* [TASK INSTRUCTIONS]: Check each line of the entries below for the word "member", and copy the lines that have it.

* [MATERIAL TO PROCESS]:
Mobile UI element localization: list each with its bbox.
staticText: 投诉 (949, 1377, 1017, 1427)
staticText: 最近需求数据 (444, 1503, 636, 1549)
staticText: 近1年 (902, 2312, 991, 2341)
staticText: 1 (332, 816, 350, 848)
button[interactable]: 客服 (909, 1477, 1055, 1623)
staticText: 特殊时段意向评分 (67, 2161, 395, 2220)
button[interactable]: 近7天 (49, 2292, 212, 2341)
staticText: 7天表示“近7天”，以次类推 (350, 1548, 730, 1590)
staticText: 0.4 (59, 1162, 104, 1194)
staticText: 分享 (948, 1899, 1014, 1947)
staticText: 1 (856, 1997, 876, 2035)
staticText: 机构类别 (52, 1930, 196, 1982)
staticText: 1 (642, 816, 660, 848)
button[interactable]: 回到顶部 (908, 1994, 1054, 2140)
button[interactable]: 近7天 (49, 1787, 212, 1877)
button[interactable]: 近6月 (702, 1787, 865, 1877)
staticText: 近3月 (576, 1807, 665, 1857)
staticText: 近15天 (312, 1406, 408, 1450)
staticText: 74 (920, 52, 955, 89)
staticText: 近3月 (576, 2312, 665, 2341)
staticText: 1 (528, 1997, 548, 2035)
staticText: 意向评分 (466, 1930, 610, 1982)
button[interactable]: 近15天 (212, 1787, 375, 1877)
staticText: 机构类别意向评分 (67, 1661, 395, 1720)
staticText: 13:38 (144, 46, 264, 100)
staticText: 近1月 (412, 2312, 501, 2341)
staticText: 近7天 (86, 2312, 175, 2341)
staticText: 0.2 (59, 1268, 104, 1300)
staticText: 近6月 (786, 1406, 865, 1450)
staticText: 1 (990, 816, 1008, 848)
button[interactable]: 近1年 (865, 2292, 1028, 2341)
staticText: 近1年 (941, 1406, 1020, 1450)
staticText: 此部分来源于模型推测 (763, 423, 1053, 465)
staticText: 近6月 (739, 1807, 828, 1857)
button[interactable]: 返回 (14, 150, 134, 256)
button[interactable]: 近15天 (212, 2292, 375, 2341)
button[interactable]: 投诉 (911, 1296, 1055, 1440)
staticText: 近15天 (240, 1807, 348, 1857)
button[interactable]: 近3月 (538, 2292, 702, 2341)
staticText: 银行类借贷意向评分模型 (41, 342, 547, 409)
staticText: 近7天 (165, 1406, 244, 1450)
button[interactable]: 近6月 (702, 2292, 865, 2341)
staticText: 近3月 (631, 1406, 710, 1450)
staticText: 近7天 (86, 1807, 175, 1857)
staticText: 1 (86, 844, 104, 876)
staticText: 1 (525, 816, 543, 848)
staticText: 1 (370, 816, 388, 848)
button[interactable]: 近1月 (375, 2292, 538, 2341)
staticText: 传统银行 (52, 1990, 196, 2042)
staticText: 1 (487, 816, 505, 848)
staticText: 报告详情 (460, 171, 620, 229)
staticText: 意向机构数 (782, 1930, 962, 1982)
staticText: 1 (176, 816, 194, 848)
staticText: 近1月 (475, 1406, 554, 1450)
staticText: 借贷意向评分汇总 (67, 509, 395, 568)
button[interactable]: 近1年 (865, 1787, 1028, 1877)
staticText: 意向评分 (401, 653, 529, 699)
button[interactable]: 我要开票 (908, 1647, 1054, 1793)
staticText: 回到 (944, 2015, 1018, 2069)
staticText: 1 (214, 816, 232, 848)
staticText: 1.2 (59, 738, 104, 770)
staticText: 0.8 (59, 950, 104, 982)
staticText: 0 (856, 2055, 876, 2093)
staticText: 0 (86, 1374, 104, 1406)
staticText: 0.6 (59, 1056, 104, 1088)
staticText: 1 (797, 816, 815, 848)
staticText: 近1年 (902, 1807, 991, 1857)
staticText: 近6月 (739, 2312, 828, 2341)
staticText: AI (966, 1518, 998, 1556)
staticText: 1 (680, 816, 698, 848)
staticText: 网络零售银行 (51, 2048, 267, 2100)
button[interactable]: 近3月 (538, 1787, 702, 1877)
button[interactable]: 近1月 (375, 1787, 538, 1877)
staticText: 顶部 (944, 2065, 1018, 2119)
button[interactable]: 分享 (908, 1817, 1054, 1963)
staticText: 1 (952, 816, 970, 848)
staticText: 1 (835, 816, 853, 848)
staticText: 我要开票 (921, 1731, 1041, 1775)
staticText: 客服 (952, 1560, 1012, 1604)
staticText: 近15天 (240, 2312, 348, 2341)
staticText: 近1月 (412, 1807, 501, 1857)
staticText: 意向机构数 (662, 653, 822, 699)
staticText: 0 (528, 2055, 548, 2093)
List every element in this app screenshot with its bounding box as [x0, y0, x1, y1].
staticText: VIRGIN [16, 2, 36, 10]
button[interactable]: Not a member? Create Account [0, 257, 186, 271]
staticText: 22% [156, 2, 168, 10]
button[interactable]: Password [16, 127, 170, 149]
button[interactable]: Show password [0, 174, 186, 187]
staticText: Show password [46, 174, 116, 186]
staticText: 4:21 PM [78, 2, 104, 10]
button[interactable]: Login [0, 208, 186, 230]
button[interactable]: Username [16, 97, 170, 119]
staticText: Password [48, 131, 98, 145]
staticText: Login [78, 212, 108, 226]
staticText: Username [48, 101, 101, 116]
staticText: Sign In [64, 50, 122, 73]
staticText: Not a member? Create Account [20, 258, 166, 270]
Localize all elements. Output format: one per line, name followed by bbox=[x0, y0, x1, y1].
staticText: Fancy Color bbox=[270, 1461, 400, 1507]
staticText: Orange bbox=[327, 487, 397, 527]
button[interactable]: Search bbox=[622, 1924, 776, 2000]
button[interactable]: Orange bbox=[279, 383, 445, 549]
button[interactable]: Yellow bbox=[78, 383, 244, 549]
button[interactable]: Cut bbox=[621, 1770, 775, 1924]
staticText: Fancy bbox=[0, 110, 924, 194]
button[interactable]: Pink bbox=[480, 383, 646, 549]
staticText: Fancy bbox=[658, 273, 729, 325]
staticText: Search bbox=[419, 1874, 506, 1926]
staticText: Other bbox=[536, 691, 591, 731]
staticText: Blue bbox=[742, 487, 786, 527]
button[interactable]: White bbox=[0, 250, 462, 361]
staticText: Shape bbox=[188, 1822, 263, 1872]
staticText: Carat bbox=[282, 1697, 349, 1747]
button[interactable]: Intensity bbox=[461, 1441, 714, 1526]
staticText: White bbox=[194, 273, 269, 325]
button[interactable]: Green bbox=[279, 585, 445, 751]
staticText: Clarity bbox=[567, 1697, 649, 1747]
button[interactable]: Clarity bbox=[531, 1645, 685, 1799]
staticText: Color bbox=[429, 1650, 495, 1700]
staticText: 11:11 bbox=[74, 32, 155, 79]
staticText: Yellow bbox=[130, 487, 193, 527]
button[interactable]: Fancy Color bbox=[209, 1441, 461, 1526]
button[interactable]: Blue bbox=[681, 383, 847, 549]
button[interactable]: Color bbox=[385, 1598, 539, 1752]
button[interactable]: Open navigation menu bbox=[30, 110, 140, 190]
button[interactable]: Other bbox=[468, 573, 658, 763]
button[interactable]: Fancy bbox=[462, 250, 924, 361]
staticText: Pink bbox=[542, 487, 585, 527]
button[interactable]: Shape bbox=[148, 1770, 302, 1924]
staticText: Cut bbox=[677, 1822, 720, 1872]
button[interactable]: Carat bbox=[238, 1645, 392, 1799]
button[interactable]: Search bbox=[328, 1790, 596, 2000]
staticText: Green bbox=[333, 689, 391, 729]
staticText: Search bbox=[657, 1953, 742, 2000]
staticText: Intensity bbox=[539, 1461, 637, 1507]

* [EXPECTED OUTPUT]:
button[interactable]: Not a member? Create Account [0, 257, 186, 271]
staticText: Not a member? Create Account [20, 258, 166, 270]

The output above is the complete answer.